Personal information
- Full name: John McCormick
- Date of birth: 18 July 1936
- Place of birth: Glasgow, Scotland
- Date of death: 2 July 2017 (aged 80)
- Position(s): Centre back

Youth career
- St Roch's
- Third Lanark

Senior career*
- Years: Team / Apps / (Gls)
- 1959–1964: Third Lanark / 112 / (0)
- 1964–1965: Aberdeen / 28 / (0)
- 1965–1973: Crystal Palace / 194 / (6)
- 1973–19??: Wealdstone / ? / (?)

International career
- 1962: SFL trial v SFA / 1 / (0)

= John McCormick (footballer, born 1936) =

Scottish footballer

John McCormick (18 July 1936 – 2 July 2017) was a Scottish professional footballer.

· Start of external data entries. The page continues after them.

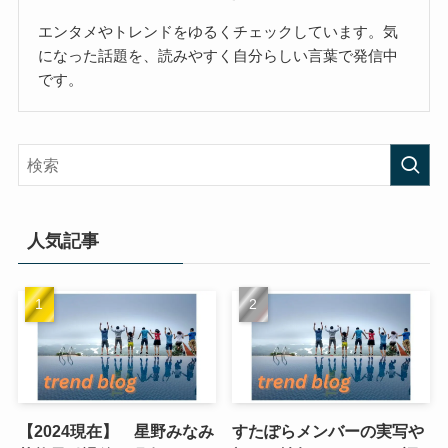
エンタメやトレンドをゆるくチェックしています。気
になった話題を、読みやすく自分らしい言葉で発信中
です。
人気記事
【2024現在】 星野みなみ
すたぽらメンバーの実写や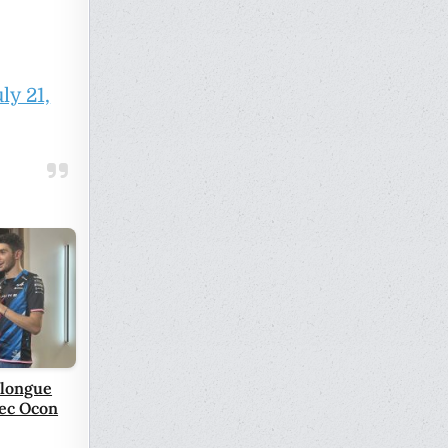
ly 21,
 longue
vec Ocon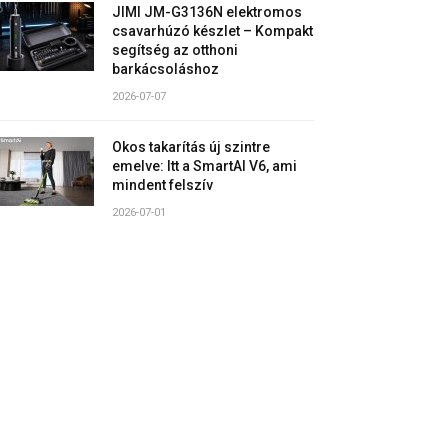
JIMI JM-G3136N elektromos
csavarhúzó készlet – Kompakt
segítség az otthoni
barkácsoláshoz
2026-07-07
Okos takarítás új szintre
emelve: Itt a SmartAI V6, ami
mindent felszív
2026-07-01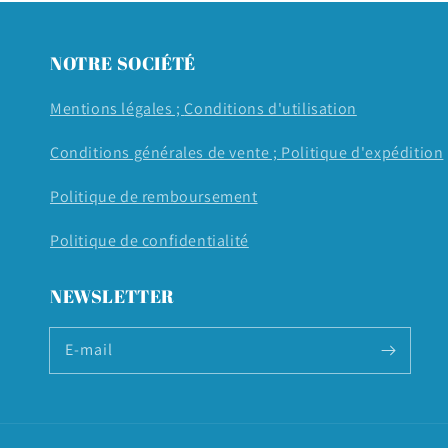
modale
NOTRE SOCIÉTÉ
Mentions légales ;
Conditions d'utilisation
Conditions générales de vente ;
Politique d'expédition
Politique de remboursement
Politique de confidentialité
NEWSLETTER
E-mail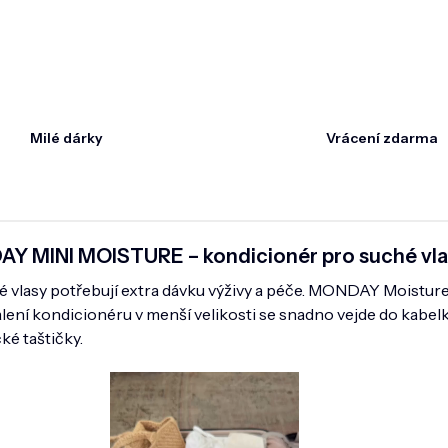
Milé dárky
Vrácení zdarma
Y MINI MOISTURE – kondicionér pro suché vla
vlasy potřebují extra dávku výživy a péče. MONDAY Moisture ti 
lení kondicionéru v menší velikosti se snadno vejde do kabelky
é taštičky.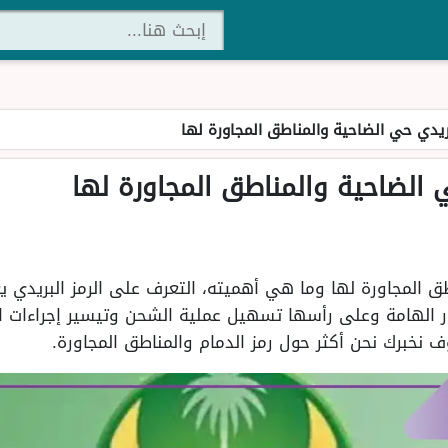
بريدي حي الضاحية والمناطق المجاورة لها
ي الضاحية والمناطق المجاورة لها
طق المجاورة لها وما هي أهميته، التعرف على الرمز البريدي يع
ور الهامة وعلى رأسها تسهيل عملية الشحن وتيسير إجراءات ا
 نخبرك نحن أكثر حول رمز الدمام والمناطق المجاورة.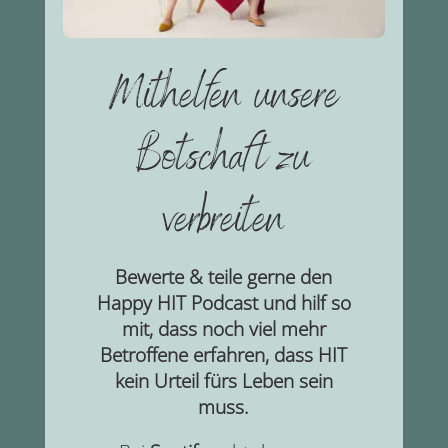
Mithelfen unsere
Botschaft zu
verbreiten
Bewerte & teile gerne den
Happy HIT Podcast und hilf so
mit, dass noch viel mehr
Betroffene erfahren, dass HIT
kein Urteil fürs Leben sein
muss.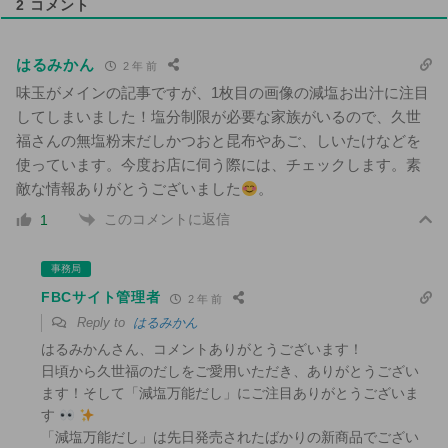
2
コメント
はるみかん
2 年 前
味玉がメインの記事ですが、1枚目の画像の減塩お出汁に注目
してしまいました！塩分制限が必要な家族がいるので、久世
福さんの無塩粉末だしかつおと昆布やあご、しいたけなどを
使っています。今度お店に伺う際には、チェックします。素
敵な情報ありがとうございました
。
このコメントに返信
1
事務局
FBCサイト管理者
2 年 前
Reply to
はるみかん
はるみかんさん、コメントありがとうございます！
日頃から久世福のだしをご愛用いただき、ありがとうござい
ます！そして「減塩万能だし」にご注目ありがとうございま
す
「減塩万能だし」は先日発売されたばかりの新商品でござい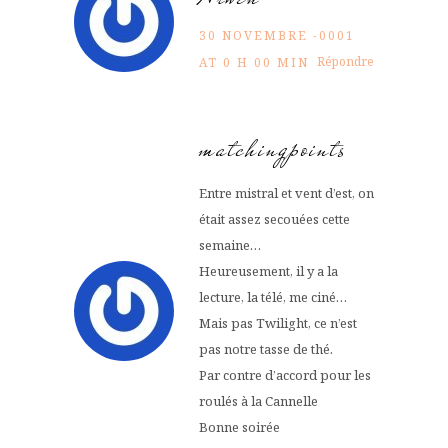
30 NOVEMBRE -0001
Répondre
AT 0 H 00 MIN
matchingpoints
Entre mistral et vent d’est, on
était assez secouées cette
semaine…
Heureusement, il y a la
lecture, la télé, me ciné…
Mais pas Twilight, ce n’est
pas notre tasse de thé.
Par contre d’accord pour les
roulés à la Cannelle
Bonne soirée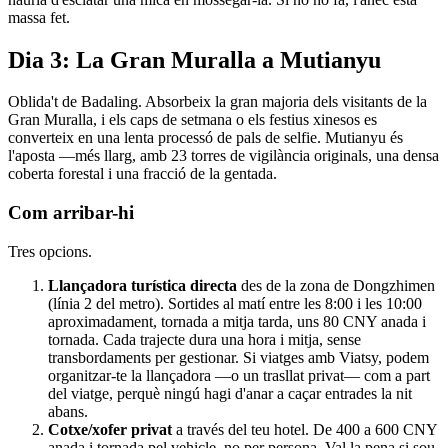
massa fet.
Dia 3: La Gran Muralla a Mutianyu
Oblida't de Badaling. Absorbeix la gran majoria dels visitants de la
Gran Muralla, i els caps de setmana o els festius xinesos es
converteix en una lenta processó de pals de selfie. Mutianyu és
l'aposta —més llarg, amb 23 torres de vigilància originals, una densa
coberta forestal i una fracció de la gentada.
Com arribar-hi
Tres opcions.
Llançadora turística directa
des de la zona de Dongzhimen
(línia 2 del metro). Sortides al matí entre les 8:00 i les 10:00
aproximadament, tornada a mitja tarda, uns 80 CNY anada i
tornada. Cada trajecte dura una hora i mitja, sense
transbordaments per gestionar. Si viatges amb Viatsy, podem
organitzar-te la llançadora —o un trasllat privat— com a part
del viatge, perquè ningú hagi d'anar a caçar entrades la nit
abans.
Cotxe/xofer privat
a través del teu hotel. De 400 a 600 CNY
anada i tornada pel vehicle, no per persona. Val la pena si sou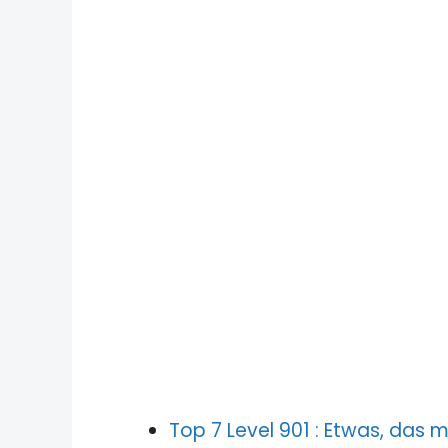
Top 7 Level 901 : Etwas, das 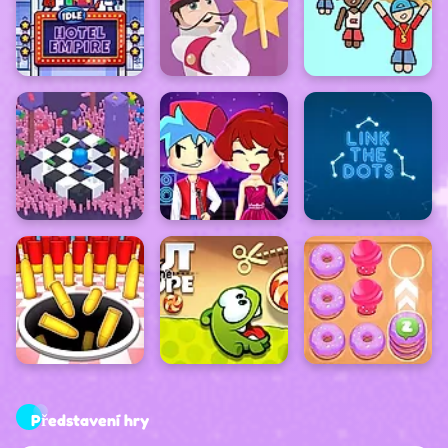
Představení hry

Playing as a centre back he made a total of 334 appearances in the Football League and Scottish League, for Third Lanark, Aberdeen and Crystal Palace before moving into non-league football with Wealdstone.

==Playing career==

===Third Lanark===

He began his senior career at Third Lanark, in 1959 to 1965 and helped his hometown club to a third-placed finish in the Scottish First Division in 1961. In the close season of 1964 he moved to Aberdeen after 190 appearances for Lanark, but without scoring.

===Aberdeen===

McCormick spent two seasons at Aberdeen making 28 appearances without scoring, before moving to England with teammate Tom White to play for Crystal Palace.

===Crystal Palace===

Palace manager Bert Head paid just £1,500 for McCormick's services, on 30 May 1966. White had been Head's main target but it was McCormick, after initially understudying Alan Stephenson, who helped the club to its promotion to the First Division for the first time in 1968–69. In that season, McCormick was ever present making 42 appearances and scoring 3 times. In the top flight he formed a solid defensive partnership with fellow centre-half Mel Blyth and won Palace's first ever "Player of the Year" award at the end of the 1971-72 season. He was awarded a testimonial during the next season.

===Wealdstone===

During the early part of the 1972–73 season McCormick lost his place, which was taken by Bobby Bell, and was subsequently allowed to leave on a free transfer. He joined Wealdstone, then managed by former Palace colleague Eddie Presland, and helped the club to win the Southern League division one south in 1973–74.

McCormick owned a hotel near Glasgow for 25 years. He lived in East Kilbride.

He died on 2 July 2017 at the age of 80.